Dallas Settles for $600,000 in Lawsuit Over Firefighter's 2018 Death
By Everton Bailey Jr.
Source The Dallas Morning News
The Dallas City Council on Wednesday approved allowing a $600,000 settlement to resolve a lawsuit filed by the family of a city firefighter denied workers’ compensation benefits after his death.
The wife and three sons of David Walters asserted in a June 2021 lawsuit that chemicals — like carbon monoxide and fine particulate matter — he was exposed to and inhaled during his 19 years as a Dallas firefighter led to heart-related diseases that contributed to his sudden cardiac death in November 2018 while on vacation with his family. He was 49 when he died.
The lawsuit challenged a January 2021 administrative law judge’s decision that Walters didn’t sustain a compensable injury from an “occupational disease” that killed him. An appeal panel of the Texas Department of Insurance Division of Workers’ Compensation upheld the administrative law judge’s decision in April 2021.
A notice related to the lawsuit was filed in December, saying representatives from the city and the Walters family anticipated settling within 60 days.

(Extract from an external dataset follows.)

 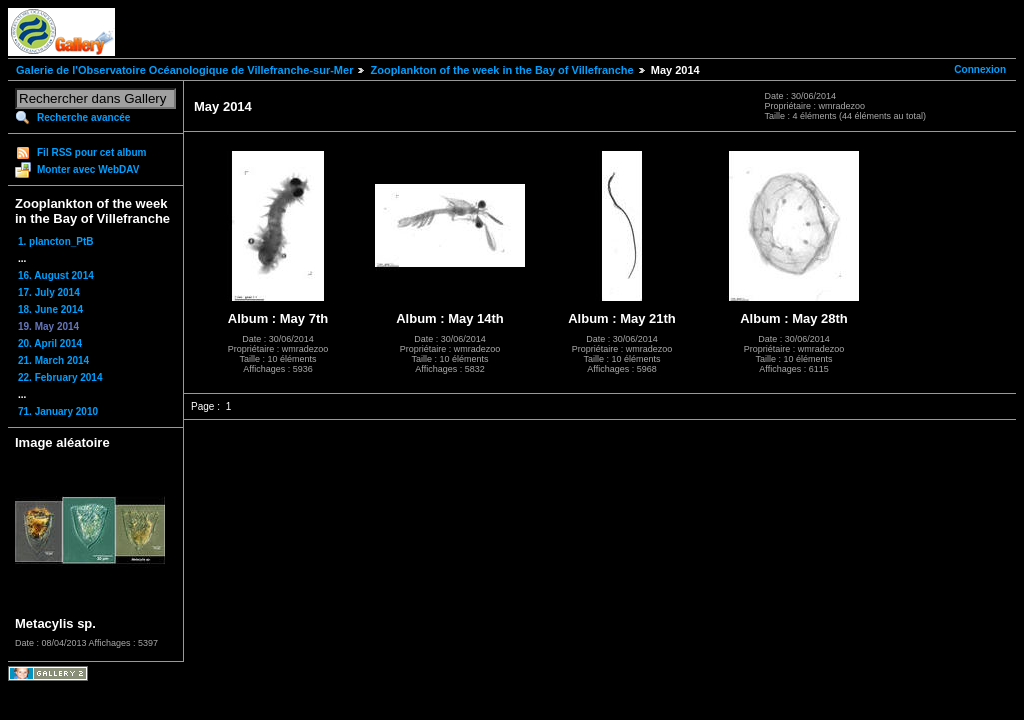 I want to click on 71. January 2010, so click(x=58, y=411).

A dismissal hearing in the case is scheduled for Jan. 24, online Dallas County court records show.
The City Council approved allowing the $600,000 settlement without discussion Wednesday. Attorneys representing the family and the city didn’t immediately respond to requests for comment Wednesday.
Kristi Walters told The Dallas Morning News in 2019 the city notified her days after her husband’s death that she and their then-three teenage sons would be cut off from the city’s health insurance plan.
The family was referred to COBRA health insurance, more than doubling David’s health insurance premium. If he had died while on the job, then his family would have qualified for line-of-duty death benefits through the city, and it would have included continuing their health insurance benefits.
According to the lawsuit, a medical examiner determined four months after Walters’ death that he died of atherosclerotic cardiovascular disease and coronary artery disease along with narrowed coronary arteries, pulmonary congestion and edema.
In its initial response to the Walters family’s lawsuit, the city denied all allegations made in the legal petition.